Before an algorithm can be evaluated for its precision and accuracy it needs a lot of data and not less than hundreds of thousands of specific, trainable data points to teach the machine the language and subject matter. This training dataset needs to be real-word, actual samples of the type of data that the algorithm will be working with once deployed and launched. In this case we are talking about interview text transcripts taken from audio or video interviews.

The algorithm is tested after the training phase to confirm that it can screen candidates as accurately, or more accurately, and consistently than a recruiter through the reduction of unconscious bias and subjectivity by removing variation from recruiter to recruiter.

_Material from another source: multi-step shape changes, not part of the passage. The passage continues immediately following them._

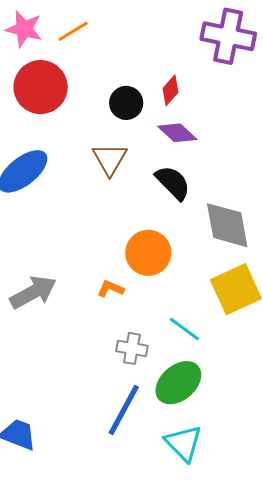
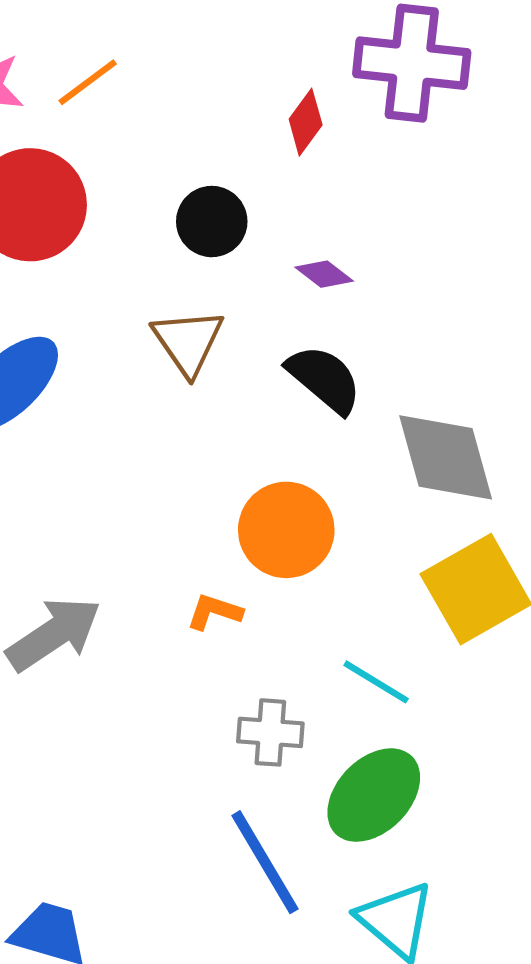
red diamond: (171, 90) -> (306, 122), moved
purple diamond: (177, 133) -> (324, 274), size x0.7
blue line: (124, 410) -> (265, 862), turned -54

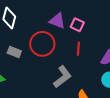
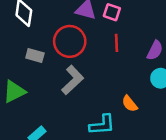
gray L-shape: (62, 77) -> (73, 80), moved

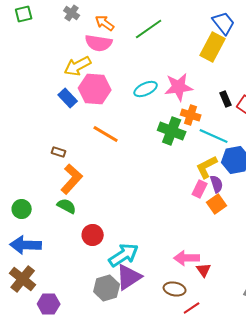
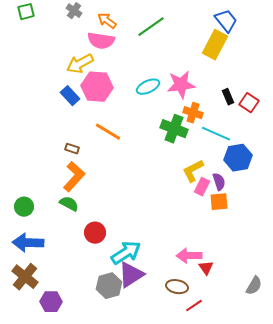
brown rectangle: (59, 152) -> (72, 149), moved
yellow L-shape: (207, 167) -> (193, 171), moved
orange square: (217, 204) -> (219, 202), turned 30

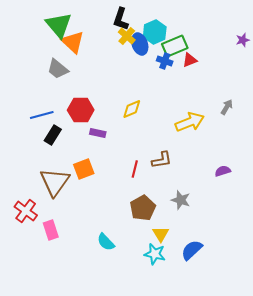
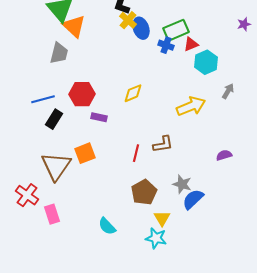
cyan hexagon: (155, 32) -> (206, 62), moved
gray trapezoid: (58, 69) -> (59, 53), turned -115
blue semicircle: (192, 250) -> (193, 199), moved

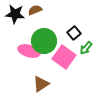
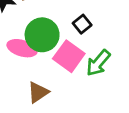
green arrow: (86, 48) -> (98, 63), moved, size x1.5

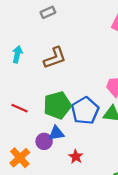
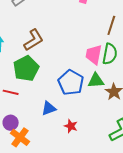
green pentagon: (57, 105) -> (26, 69), moved
purple circle: (44, 141) -> (11, 123), moved

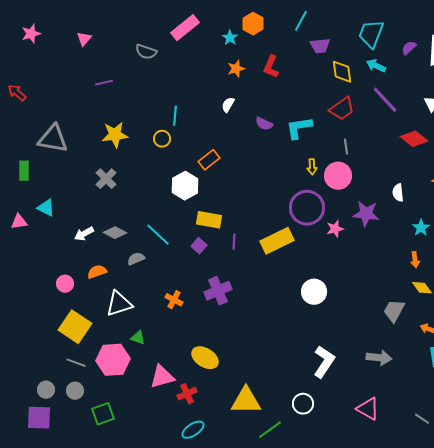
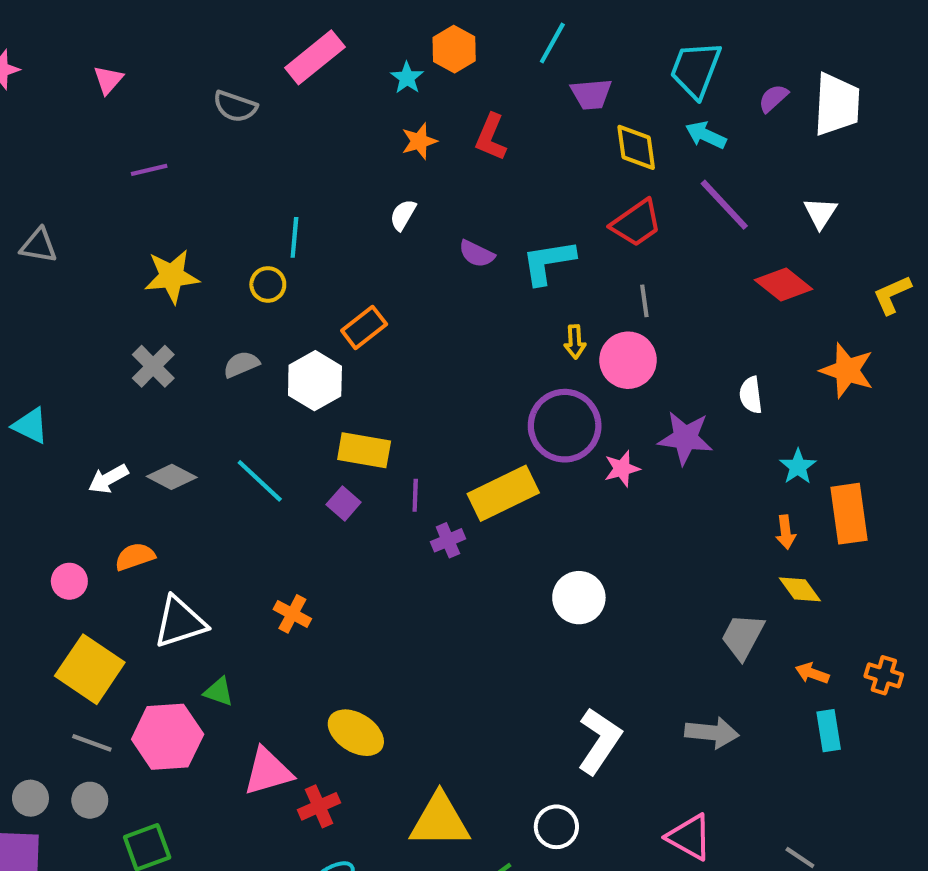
gray triangle: (53, 139) -> (39, 246), moved, size x0.6
gray semicircle: (136, 259) -> (241, 364), moved
purple cross: (218, 291) -> (448, 540), moved, size x0.6

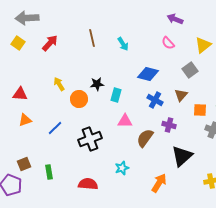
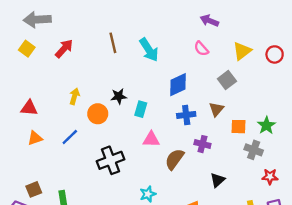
cyan arrow: (123, 44) -> (149, 50), size x1.5
blue diamond: (148, 74) -> (178, 85), turned -40
yellow arrow: (59, 84) -> (74, 96), turned 48
blue cross: (155, 100) -> (186, 115), turned -35
blue line: (55, 128) -> (70, 137), moved
black triangle: (182, 156) -> (218, 180), size x0.6

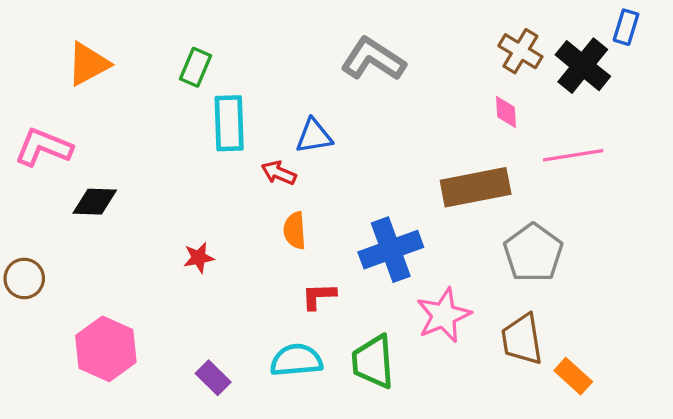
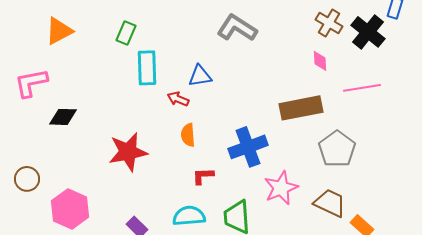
pink L-shape: (43, 147) -> (31, 83), turned -33
red star: (199, 258) -> (128, 152), size x2.0
brown circle: (24, 278) -> (27, 179), moved
brown trapezoid: (522, 339) -> (330, 203), turned 124

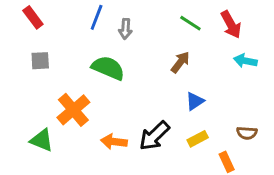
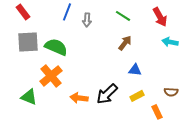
green line: (190, 23) -> (123, 16), moved
gray square: (40, 61) -> (28, 42), size x1.6
green semicircle: (108, 68) -> (56, 47), moved
blue triangle: (195, 101) -> (135, 70), turned 40

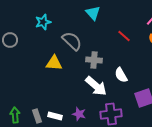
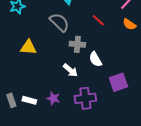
gray semicircle: (72, 41) -> (59, 22), moved
gray cross: (94, 60) -> (77, 44), moved
white arrow: (96, 86) -> (70, 70), size x0.7

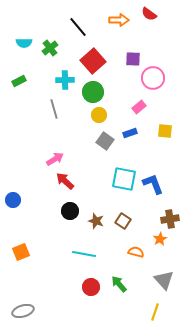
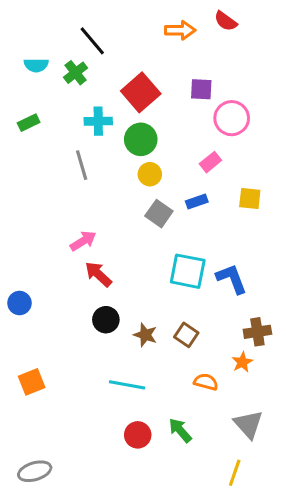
black line: (78, 27) -> (92, 41), moved

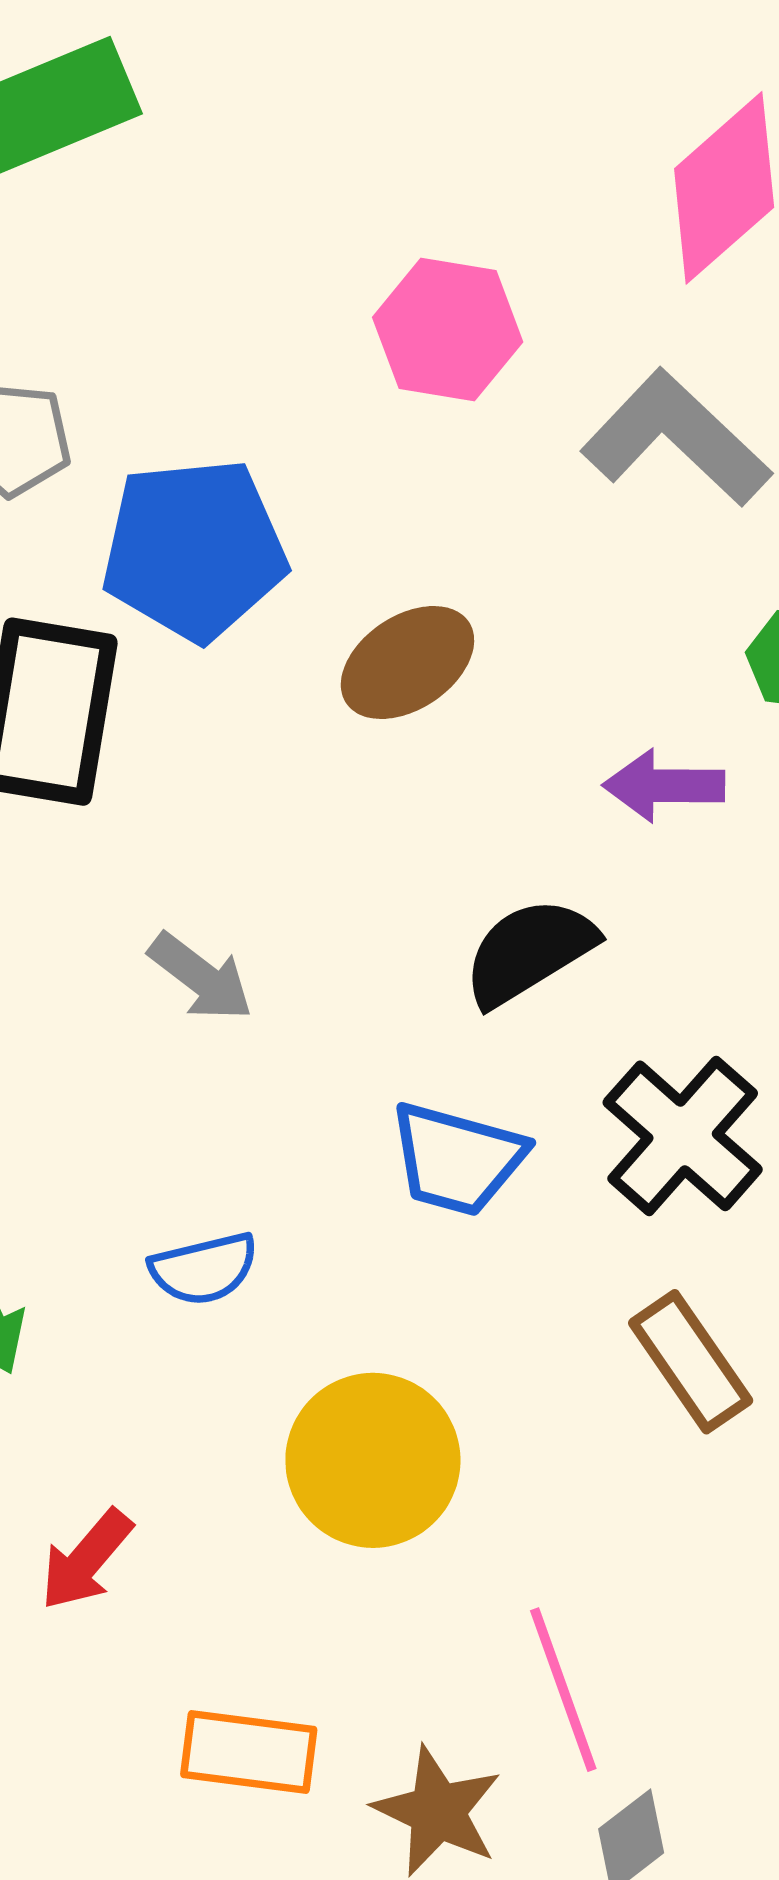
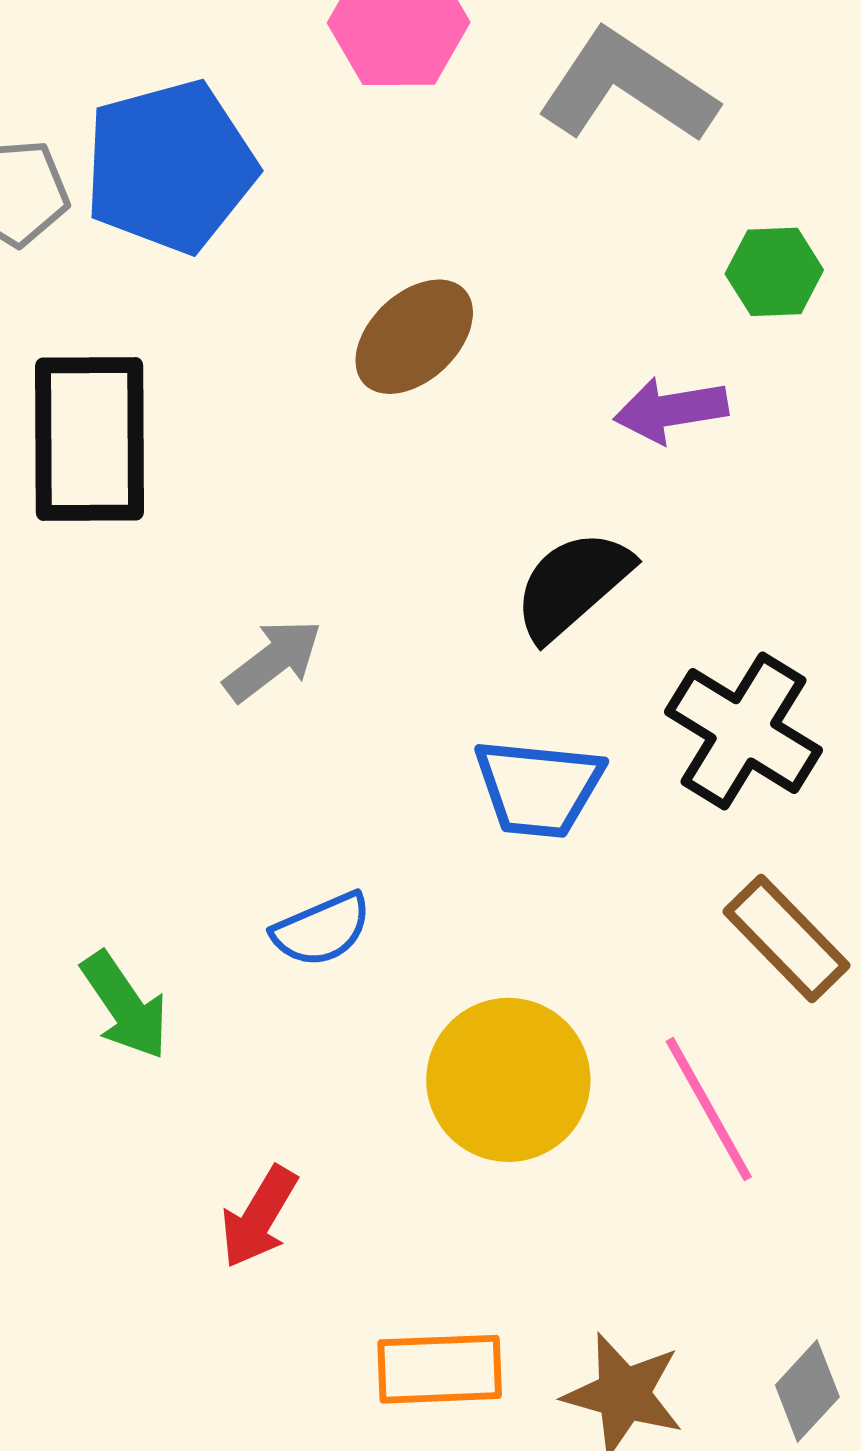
blue pentagon: (194, 549) -> (170, 167), moved
gray arrow: (201, 977) -> (273, 660), turned -65
pink line: (563, 1690) -> (709, 1109), moved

Validating the machine training against Recruiter scoring

So how is this validated? As a final step, the machine performance is compared to actual recruiter scoring on the same interview transcripts using a construct validity process. Through this process it can be proven that the scores are within an acceptable, or more than acceptable, range of accuracy.

When working with an algorithm for automated scoring it is recommended that a recruiting team review the scores generated through AI and run this process alongside recruiter scoring for a period of time to test the accuracy of the scores and identify any outliers or differences.

Our system allows for hidden AI for hiring teams that want to have AI running but not be influenced by this score. This data-assisted process will flag any result which has a 20%+ deviation from the recruiter score where the recruiter is flagged to review and consider the AI and recruiter score together. Most teams will use a data-assisted scoring process in the first phase of a rollout before implementing automated scoring. Hiring teams can also opt to request a custom trained dataset based on their specific target competencies and interview transcript dataset from candidates to increase the precision and relevance of the predictions.

This construct validity comparison process is a standard validation method which should be conducted at regular three month intervals through the year to ensure the algorithm continues to perform at the level of precision threshold required.

Finally, there are two ways for a machine model to be trained. The first is that it is trained on a dataset and then deployed as a final, rules-based model where the algorithm will not continue to learn but will only make predictions based on the controlled training that it has learned from. The second is a machine learning model where the machine algorithm dynamically learns from data as it is collected. We recommend a rules-based machine model to ensure a controlled dataset and to eliminate the introduction of bias into a dataset through unsupervised, machine learning.